5.4 Cluster Interpretation

# Frequency of each item within each cluster
freq_vec <- itemFrequency(txns_sub)

profile_df <- data.frame(
  Item      = names(freq_vec),
  Frequency = round(freq_vec, 4),
  Cluster   = paste("Cluster", clusters[names(freq_vec)])
) %>%
  group_by(Cluster) %>%
  arrange(desc(Frequency), .by_group = TRUE) %>%
  slice_head(n = 5)

kable(
  profile_df,
  caption = "Top 5 Items per Cluster by Transaction Frequency",
  col.names = c("Item", "Frequency", "Cluster")
) %>%
  kable_styling(bootstrap_options = c("striped","hover","condensed"),
                full_width = FALSE)
Top 5 Items per Cluster by Transaction Frequency
Item Frequency Cluster
coffee 0.0581 Cluster 1
curd 0.0533 Cluster 1
napkins 0.0524 Cluster 1
cream cheese 0.0397 Cluster 1
dessert 0.0371 Cluster 1
whole milk 0.2555 Cluster 2
other vegetables 0.1935 Cluster 2
yogurt 0.1395 Cluster 2
root vegetables 0.1090 Cluster 2
tropical fruit 0.1049 Cluster 2
rolls/buns 0.1839 Cluster 3
soda 0.1744 Cluster 3
bottled water 0.1105 Cluster 3
shopping bags 0.0985 Cluster 3
sausage 0.0940 Cluster 3
chocolate 0.0496 Cluster 4
white bread 0.0421 Cluster 4
waffles 0.0384 Cluster 4
salty snack 0.0378 Cluster 4
long life bakery product 0.0374 Cluster 4
red/blush wine 0.0192 Cluster 5
liquor 0.0111 Cluster 5

Cluster interpretation:
The dendrogram and cluster profiles naturally reveal shopping personas or product categories — e.g., a dairy + staples cluster, a snack/beverage cluster, a fresh produce cluster, etc.

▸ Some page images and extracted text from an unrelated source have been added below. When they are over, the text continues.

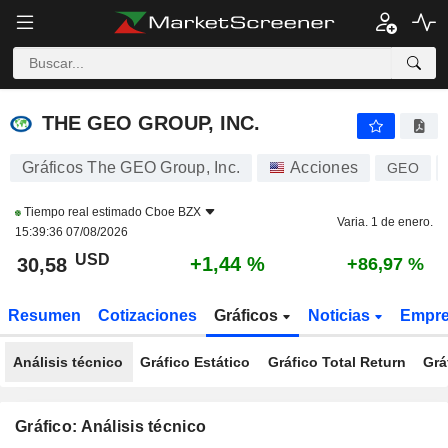
THE GEO GROUP, INC.
30,58
$
+1,44 %
THE GEO GROUP, INC.
Gráficos The GEO Group, Inc.
Acciones
GEO
Tiempo real estimado
Cboe BZX
Varia. 1 de enero.
15:39:36 07/08/2026
USD
+1,44 %
30,58
+86,97 %
Resumen
Cotizaciones
Gráficos
Noticias
Empr
Análisis técnico
Gráfico Estático
Gráfico Total Return
Grá
Gráfico: Análisis técnico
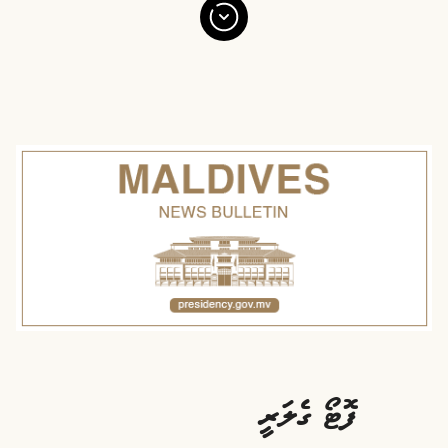
ފޮޓޯ ގެލަރީ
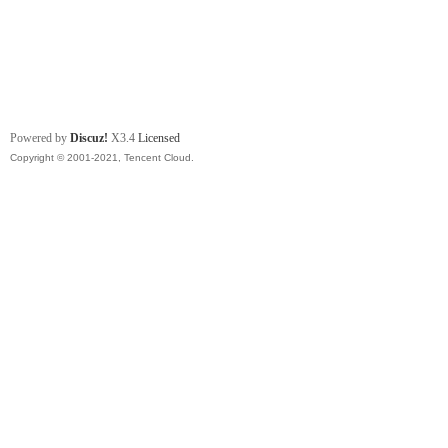
Powered by
Discuz!
X3.4
Licensed
Copyright © 2001-2021, Tencent Cloud.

These groupings can guide store layout, shelf placement, and targeted coupon campaigns.


6. Summary & Business Insights

Association Rules

  1. High-lift pairs (lift > 5) represent the strongest cross-sell opportunities — products that are bought together far more than chance would predict.
  2. Whole milk is a hub item appearing in many consequents; bundling promotions around it will reach a large share of shoppers.
  3. Rules with higher confidence (> 0.5) are reliable enough to power recommendation engines at the point of sale.

Clustering

  1. Hierarchical clustering groups items by co-purchase similarity, revealing natural product neighborhoods that can inform store layout and category management.
  2. Items in the same cluster that are not already linked by a strong association rule are underexploited cross-sell opportunities worth investigating.

Analysis performed in R using arules, arulesViz, and base hierarchical clustering.